Job growth in July was less than expected, indicating a slower pace in the U.S. economy, though perhaps not a long-awaited recession, the Labor Department said Friday.
Nonfarm payrolls rose by 187,000 this month, slightly less than the Dow Jones estimate of 200,000. While the headline figure was a miss, it actually represented a modest gain from June’s downwardly revised 185,000.
The unemployment rate stood at 3.5%, while the consensus estimates that the unemployment level would remain stable at 3.6%. The unemployment rate is just above the lowest level since late 1969.
The average hourly wage, a key figure in the Federal Reserve’s battle against inflation, rose 0.4% this month, for an annual pace of 4.4%. Both figures were higher than the respective estimates for 0.3% and 4.2%. The number of hours worked fell to 34.3.
Another important figure is that the labor force participation rate remained at 62.6%, the fifth month in a row at that level. The rate for those in the ‘prime’ age group of 25 to 64 fell to 83.4%.
The broader unemployment rate, which also includes discouraged workers and those working part-time for economic reasons, fell to 6.7%, down 0.2 percentage points from June. The household survey, used to calculate the unemployment rate, showed a more robust gain of 268,000.
Shares rose after the news, with the Dow Jones Industrial Average Up 200 points in early trading. Government bond yields fell sharply.
The unemployment rate for blacks fell to 5.8%, while the unemployment rate for adult women rose to 2.7%. The rate for Asians fell to 2.3%, down 0.9 percentage points and just below the all-time low in data going back to January 2000.
“The labor market seems to be doing quite well at this point in the business cycle. An unemployment rate of 3.5% is nothing to complain about,” said Satyam Panday, chief U.S. economist at S&P Global Ratings. “It’s a nice downward slide. We would have liked to see wage growth decline a bit, but consumer purchasing power seems to be holding up well.”
Healthcare led to job creation by industry, adding 63,000 jobs this month.

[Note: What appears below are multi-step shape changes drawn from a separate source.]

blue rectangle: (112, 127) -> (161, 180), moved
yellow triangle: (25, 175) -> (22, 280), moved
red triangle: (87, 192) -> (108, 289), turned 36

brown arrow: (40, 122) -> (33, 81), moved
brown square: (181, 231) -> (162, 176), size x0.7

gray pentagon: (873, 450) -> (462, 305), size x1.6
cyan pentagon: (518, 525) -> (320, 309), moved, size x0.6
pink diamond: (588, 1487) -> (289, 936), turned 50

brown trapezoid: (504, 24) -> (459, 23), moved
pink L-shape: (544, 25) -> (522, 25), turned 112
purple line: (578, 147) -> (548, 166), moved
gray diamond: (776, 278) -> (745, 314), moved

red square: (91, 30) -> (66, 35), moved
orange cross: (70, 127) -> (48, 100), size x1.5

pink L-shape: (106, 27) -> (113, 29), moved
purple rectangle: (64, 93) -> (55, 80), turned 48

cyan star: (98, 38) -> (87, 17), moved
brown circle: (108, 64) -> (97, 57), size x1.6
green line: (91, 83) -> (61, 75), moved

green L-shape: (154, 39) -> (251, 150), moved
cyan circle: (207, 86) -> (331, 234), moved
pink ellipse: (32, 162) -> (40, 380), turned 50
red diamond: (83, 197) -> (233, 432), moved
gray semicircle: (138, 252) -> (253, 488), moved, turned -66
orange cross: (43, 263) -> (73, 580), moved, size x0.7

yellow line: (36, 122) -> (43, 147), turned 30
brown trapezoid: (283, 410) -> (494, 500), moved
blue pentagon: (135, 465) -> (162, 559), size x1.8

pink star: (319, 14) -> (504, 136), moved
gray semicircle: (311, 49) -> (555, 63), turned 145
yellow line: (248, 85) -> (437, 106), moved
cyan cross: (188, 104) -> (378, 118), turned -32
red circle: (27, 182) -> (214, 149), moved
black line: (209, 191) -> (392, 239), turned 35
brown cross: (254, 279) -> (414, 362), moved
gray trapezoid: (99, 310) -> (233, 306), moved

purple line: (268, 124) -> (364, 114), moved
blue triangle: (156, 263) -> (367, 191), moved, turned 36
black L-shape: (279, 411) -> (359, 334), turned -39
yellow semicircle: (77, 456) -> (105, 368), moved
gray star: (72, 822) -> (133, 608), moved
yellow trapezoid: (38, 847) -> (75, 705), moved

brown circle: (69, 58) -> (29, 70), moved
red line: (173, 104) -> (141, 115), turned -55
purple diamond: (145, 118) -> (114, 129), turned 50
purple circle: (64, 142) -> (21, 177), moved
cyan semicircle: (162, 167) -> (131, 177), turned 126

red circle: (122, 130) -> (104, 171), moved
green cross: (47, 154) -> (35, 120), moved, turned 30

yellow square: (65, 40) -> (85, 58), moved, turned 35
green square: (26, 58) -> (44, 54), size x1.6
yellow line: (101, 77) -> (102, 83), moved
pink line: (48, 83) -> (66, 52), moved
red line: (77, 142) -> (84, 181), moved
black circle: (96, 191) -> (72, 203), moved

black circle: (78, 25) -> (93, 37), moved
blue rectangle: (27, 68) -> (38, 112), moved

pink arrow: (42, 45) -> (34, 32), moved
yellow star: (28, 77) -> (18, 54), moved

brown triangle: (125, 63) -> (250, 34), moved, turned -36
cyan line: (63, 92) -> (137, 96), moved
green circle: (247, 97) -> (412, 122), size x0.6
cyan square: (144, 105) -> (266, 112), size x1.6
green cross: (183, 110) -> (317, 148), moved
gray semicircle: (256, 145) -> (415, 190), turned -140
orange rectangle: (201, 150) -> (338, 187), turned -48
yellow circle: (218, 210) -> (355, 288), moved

Other sectors that contributed included social assistance (24,000), financial activities (19,000) and wholesale trade (18,000). The other services category contributed 20,000 to the total, of which 11,000 came from personal services and laundry services.
The leisure and hospitality sector, which has been a leading sector during much of the Covid pandemic-era recovery, added just 17,000 jobs, in line with a slowing trend after an average increase of 67,000 per month in the first three months of 2023.
The previous months’ totals were revised downwards: June’s number fell to 185,000, down from 24,000, while May’s number was reduced to 281,000, down 25,000 from the previous estimate.
Despite slowing job growth, the economy has proven resilient to a variety of challenges, most notably a series of 11 rate hikes by the Federal Reserve aimed at reducing inflation.
This is a “really, really solid job market,” said Jonathan Stokoe, senior vice president at placement firm Adecco. Going forward, companies will likely focus on “retaining quality employees, scaling up and reskilling,” he added.
Most Wall Street experts are predicting a recession for at least the past year, but growth has managed to remain positive as consumers continue to spend and the services sector recovers from pandemic-related disruptions.
Gross domestic product growth averaged 2.2% annually in the first half of 2023, and the Atlanta Fed’s GDPNow growth tracker points to 3.9% growth for the third quarter.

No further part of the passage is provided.